An undated open letter on the IDA’s website notes that the British Museum says its goal is to educate, and then pointed to a comment from the institution’s deputy director, Jonathan Williams, saying that “People come to the British Museum to see the real thing,” referring to the IDA’s replicas.

Michel went on to point out that the museum already houses replica Parthenon marbles in two rooms adjacent to the Elgin Galleries.

If they do intend to teach, Michel pointed out that the IDA’s specimens would prove more useful—there’s pieces missing in the British Museum’s displays, and the marbles’ pure white hues misrepresent their original vivid colors. IDA copies can also pair with virtual reality, and be painted to closer match antiquity.

The British Museum’s spokesperson told Artnet News that it is “not in any discussions to replace the Parthenon Sculptures with replicas.”

When asked whether these replicas could in fact offer more utility to the institution, they replied, “There were visits from the Acropolis Museum facilitated in 2013 and 2017 for 3D scanning. These demonstrate the collaborative and enduring relationships that the British Museum enjoys with leading academics, museum partners, and communities across the globe.​”

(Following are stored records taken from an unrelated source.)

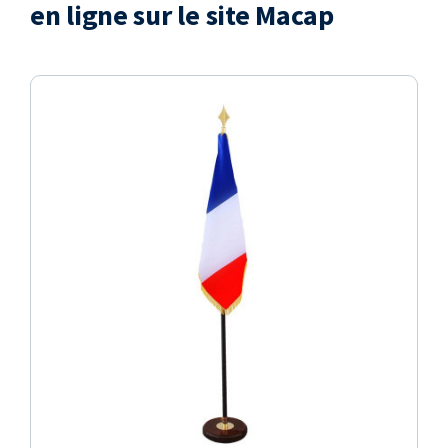
en ligne sur le site Macap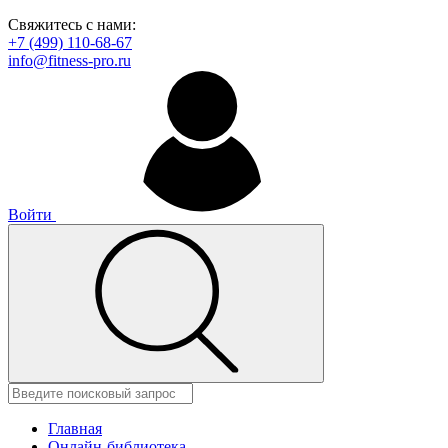
Свяжитесь с нами:
+7 (499) 110-68-67
info@fitness-pro.ru
Войти
Главная
Онлайн-библиотека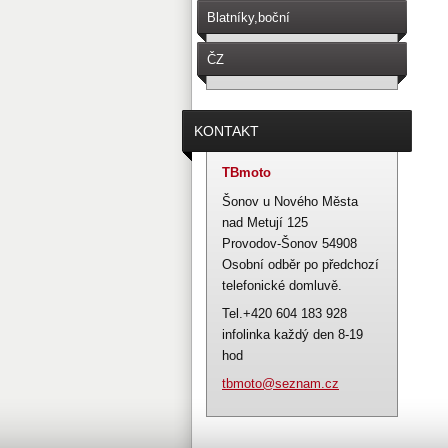
Blatníky,boční
schránky,sedačky.
ČZ
476,477,487,488,471,472,482,481
KONTAKT
TBmoto
Šonov u Nového Města
nad Metují 125
Provodov-Šonov 54908
Osobní odběr po předchozí
telefonické domluvě.
Tel.+420 604 183 928
infolinka každý den 8-19
hod
tbmoto@s
eznam.cz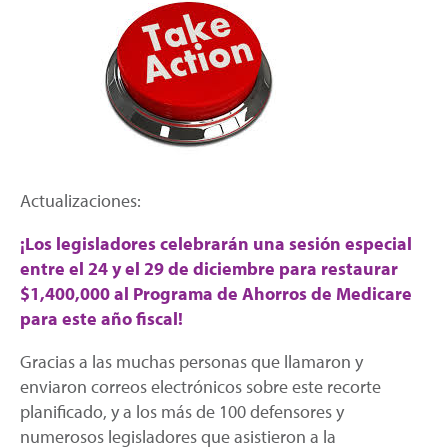
Actualizaciones:
¡Los legisladores celebrarán una sesión especial
entre el 24 y el 29 de diciembre para restaurar
$1,400,000 al Programa de Ahorros de Medicare
para este año fiscal!
Gracias a las muchas personas que llamaron y
enviaron correos electrónicos sobre este recorte
planificado, y a los más de 100 defensores y
numerosos legisladores que asistieron a la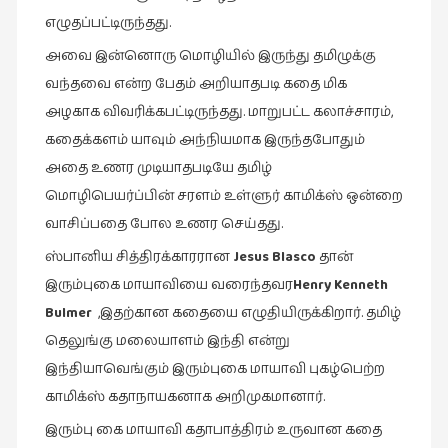
எழுதப்பட்டிருந்தது.
அவை இன்னொரு மொழியில் இருந்து தமிழுக்கு
வந்தவை என்ற பேதம் அறியாதபடி கதை மிக
அழகாக விவரிக்கபட்டிருந்தது. மாறுபட்ட கலாச்சாரம்,
கதைக்களம் யாவும் அந்நியமாக இருந்தபோதும்
அதை உணர முடியாதபடியே தமிழ்
மொழிபெயர்ப்பின் சரளம் உள்ளுர் காமிக்ஸ் ஒன்றை
வாசிப்பதை போல உணர செய்தது.
ஸ்பானிய சித்திரக்காரரான
Jesus Blasco
தான்
இரும்புகை மாயாவியை வரைந்தவர
Henry Kenneth
Bulmer
,இதற்கான கதையை எழுதியிருக்கிறார். தமிழ்
தெலுங்கு மலையாளம் இந்தி என்று
இந்தியாவெங்கும் இரும்புகை மாயாவி புகழ்பெற்ற
காமிக்ஸ் கதாநாயகனாக அறிமுகமானார்.
இரும்பு கை மாயாவி கதாபாத்திரம் உருவான கதை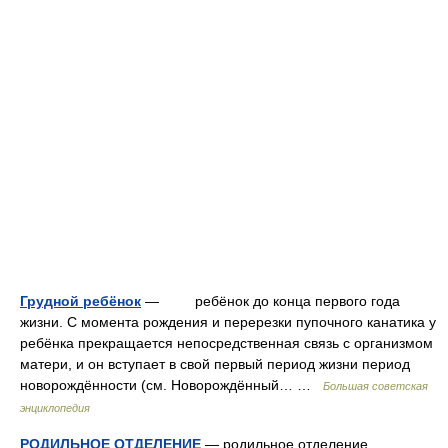
Грудной ребёнок
— ребёнок до конца первого года
жизни. С момента рождения и перерезки пупочного канатика у
ребёнка прекращается непосредственная связь с организмом
матери, и он вступает в свой первый период жизни период
новорождённости (см. Новорождённый… …
Большая советская
энциклопедия
РОДИЛЬНОЕ ОТДЕЛЕНИЕ
— родильное отделение,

The IDA’s 3D scan of the British Museum’s Selene Horse will accompany its replica at the Freud Museum—with talks to hit the Louvre next. It has also crafted a 3D model of the British Museum’s Duveen Gallery, which is home to even more marbles.

Meanwhile, repatriation negotiations between the British Museum and Greek government are allegedly underway.

“A very sensible deal has been worked out and there is a fast and furious timetable for their conclusion,” Michel told The National, estimating negotiations will conclude before the Greek elections in 2023.

“The reality is that the British Museum is going to have [to] return a lot of things,” Michel continued. “It’s great to think that something that has been festering for 200 years can be resolved with technology.”